Всю следующую неделю я провела в мучениях. Мне казалось, что я уже потеряла отца вместе с частичкой собственного сердца. Мне хотелось, чтобы меня утешили, но не хотелось расставаться со своими терзаниями. Однажды, даже не задумываясь над тем, что делаю, я пошла следом за отцом в его кабинет. Не знаю зачем. Возможно, мне хотелось попросить у него прощения.
— Отец, — позвала я его.
Он поднял на меня взгляд, не меняя выражения лица.
Я села напротив него в кресло.
— Отец, — снова сказала я. — Ты знаешь, кто я? На этот раз он на меня не смотрел. Он не сводил взгляда со стены, с той самой древней картины на свитке, которую испортил чашкой с чаем, когда к нему пришли японцы.
На картине была изображена весна, на ветвях распускались розовые цветы, и за озером, тронутым туманом, поднималась горная вершина. Нижнюю часть свитка удерживала в развернутом состоянии черная лаковая трость. Было понятно, что это полотно — часть серии картин, каждая из которых изображала одно из времен года. Но трех уже не было, их продал Вэнь Фу, и о них теперь напоминали только три пятна — словно призраки свитков. А огромное пятно в центре оставшейся картины объясняло, почему она все еще висит на месте. Из-за него казалось, что на озере случилось наводнение.
— Правда странно, — сказала я отцу, — что кому-то могли понадобиться только три времени года? Это как жизнь, которая никогда не найдет своего завершения.
Разумеется, отец не ответил. Я не думала, что он меня понимает, поэтому продолжала говорить:
— Вся моя жизнь — будто картина, которая никому не нужна. У меня всегда одно время года, каждый день полон одних и тех же страданий, и нет никакой надежды на перемены. — Я заплакала. — Вот поэтому я должна найти способ уйти от мужа. Я не жду, что ты меня простишь.
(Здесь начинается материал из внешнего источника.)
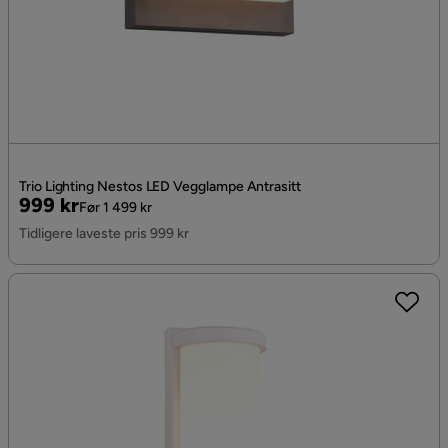
Trio Lighting Nestos LED Vegglampe Antrasitt
Pris
Original
999 kr
Før 1 499 kr
Pris
Tidligere laveste pris 999 kr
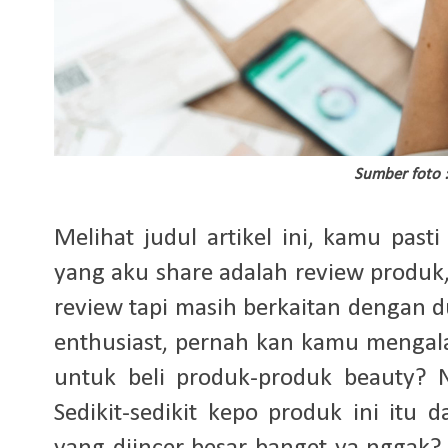
Sumber foto 
Melihat judul artikel ini, kamu past
yang aku share adalah review produk,
review tapi masih berkaitan dengan d
enthusiast, pernah kan kamu mengal
untuk beli produk-produk beauty? 
Sedikit-sedikit kepo produk ini itu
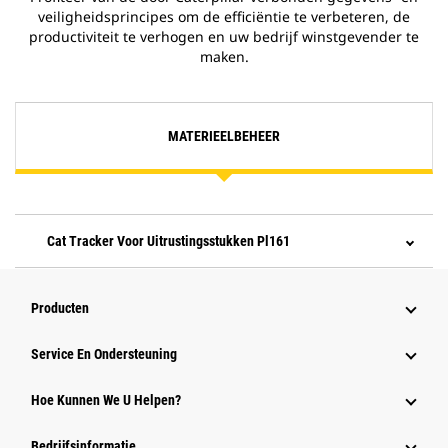
veiligheidsprincipes om de efficiëntie te verbeteren, de
productiviteit te verhogen en uw bedrijf winstgevender te
maken.
MATERIEELBEHEER
Cat Tracker Voor Uitrustingsstukken Pl161
Producten
Service En Ondersteuning
Hoe Kunnen We U Helpen?
Bedrijfsinformatie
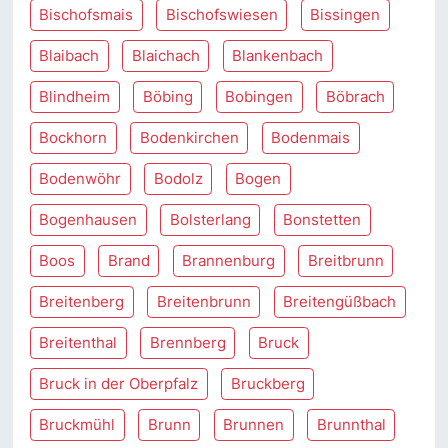
Bischofsmais
Bischofswiesen
Bissingen
Blaibach
Blaichach
Blankenbach
Blindheim
Böbing
Bobingen
Böbrach
Bockhorn
Bodenkirchen
Bodenmais
Bodenwöhr
Bodolz
Bogen
Bogenhausen
Bolsterlang
Bonstetten
Boos
Brand
Brannenburg
Breitbrunn
Breitenberg
Breitenbrunn
Breitengüßbach
Breitenthal
Brennberg
Bruck
Bruck in der Oberpfalz
Bruckberg
Bruckmühl
Brunn
Brunnen
Brunnthal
Отец выпрямился. Он смотрел на меня одним грустным глазом и одним сердитым. Я испугалась, заметив это: значит, он все понимал. Он встал, его губы зашевелились, но не было слышно ни единого слова, он всего лишь жевал воздух со звуками «Ах! Ах!». На его лице появилось и застыло ужасное выражение. Он помахал руками перед лицом, как будто слова, застрявшие в его горле, душили его.
Потом отец потянулся вперед дрожащей рукой. Он схватил меня за руку, и я поразилась тому, насколько он силен. Он тянул меня прочь со стула, к картине.
— Я должна уйти, — шептала я ему. — Ты не знаешь, как я настрадалась.
Отец лишь отмахнулся. А потом разжал хватку. Теперь его дрожащие руки сражались с лаковой тростью. Я думала, что он хочет ее вынуть, чтобы ударить меня по голове. Но вместо этого он неожиданно вынул заглушку из трости, и в его раскрытую ладонь скользнули три небольших слитка золота.
Он вложил их в мою руку, прижал сверху своей и посмотрел на меня. Я изо всех сил старалась понять, чего он хочет. До сих пор помню это лицо с двумя выражениями сразу. Одна половинка лица изображала агонию, вторая — облегчение, словно он хотел сказать мне: «Глупая, глупая девочка, наконец-то ты приняла верное решение».
— Я не могу взять слитки сейчас, — тихо произнесла я. — Вэнь Фу их найдет. Я заберу твое золото позже, перед тем как уйти.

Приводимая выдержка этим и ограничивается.